NIE PRZEGAP! Wiemy, jaką fortunę Paulo Sousa zarobił w reprezentacji Polski. I tak mu za mało?!
Prezes PZPN: Sousa kłamał w żywe oczy
Prezes PZPN nie ukrywał wielkiego rozżalenia. Cezary Kulesza przyznał, że nie rozumie takiej decyzji portugalskiego selekcjonera. - Powiem krótko. Jestem zbulwersowany. Od kilku tygodni pojawiały się różne spekulacje na temat przyszłości Sousy, które on i jego środowisko konsekwentnie dementowali. Mówili nam prosto w twarz, że nic się nie dzieje, że to tylko dziennikarskie kaczki, że brazylijskie media takie po prostu są. Te zapewnienia okazały się całkowicie nieprawdziwe. Za naszymi plecami toczyły się tajne, zaawansowane negocjacje - przyznał Kulesza.

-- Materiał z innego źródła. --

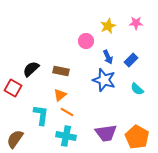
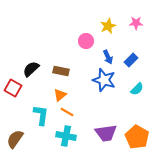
cyan semicircle: rotated 88 degrees counterclockwise
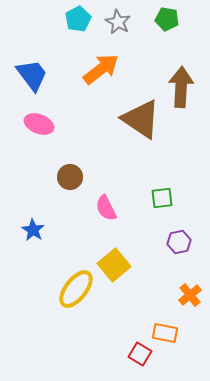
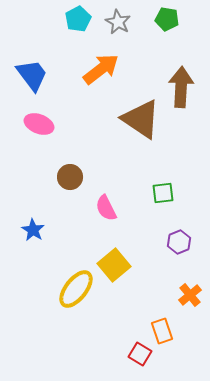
green square: moved 1 px right, 5 px up
purple hexagon: rotated 10 degrees counterclockwise
orange rectangle: moved 3 px left, 2 px up; rotated 60 degrees clockwise
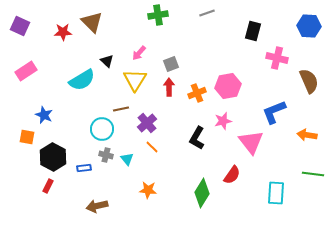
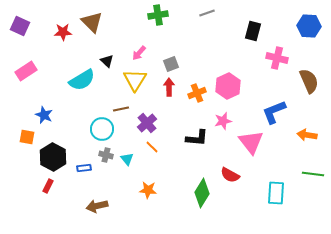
pink hexagon: rotated 15 degrees counterclockwise
black L-shape: rotated 115 degrees counterclockwise
red semicircle: moved 2 px left; rotated 84 degrees clockwise
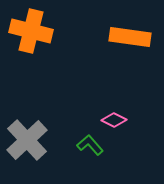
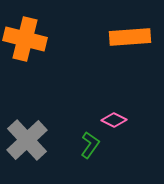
orange cross: moved 6 px left, 8 px down
orange rectangle: rotated 12 degrees counterclockwise
green L-shape: rotated 76 degrees clockwise
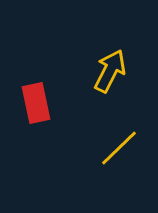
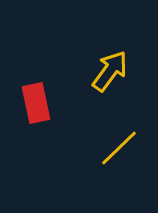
yellow arrow: rotated 9 degrees clockwise
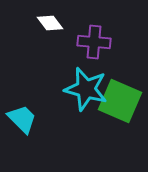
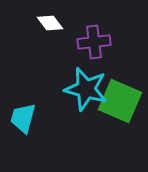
purple cross: rotated 12 degrees counterclockwise
cyan trapezoid: moved 1 px right, 1 px up; rotated 120 degrees counterclockwise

Galeria poniżej: Paulo Sousa jako selekcjoner polskiej kadry
Kulesza nie wie, z czego wynika takie, a nie inne zachowanie selekcjonera, którzy chce porzucić kadrę tuż przed barażami do mistrzostw świata. - Nie wiem, czym sobie na to zasłużyliśmy. Kiedy przegraliśmy z Węgrami po kontrowersyjnych decyzjach Sousy, była na mnie olbrzymia presja, żeby go zwolnić. Obdarzyłem go wtedy pełnym wsparciem, broniłem i usprawiedliwiałem. I co dostajemy w zamian? Paulo Sousa po prostu zawiódł moje zaufanie - powiedział nam prezes PZPN.
Ile zarabiał Sousa w reprezentacji Polski?
Paulo Sousa nie mógł narzekać na warunki ustalone jeszcze przez byłego prezesa, Zbigniewa Bońka. W reprezentacji Polski zgarniał kasę, o której wielu poprzednich selekcjonerów mogło jedynie pomarzyć. Jak udało nam się ustalić, na konto Sousy wpłynąć miały pobory w wysokości 800 tysięcy euro, co przy dzisiejszym przeliczniku daje około 3,7 miliona złotych.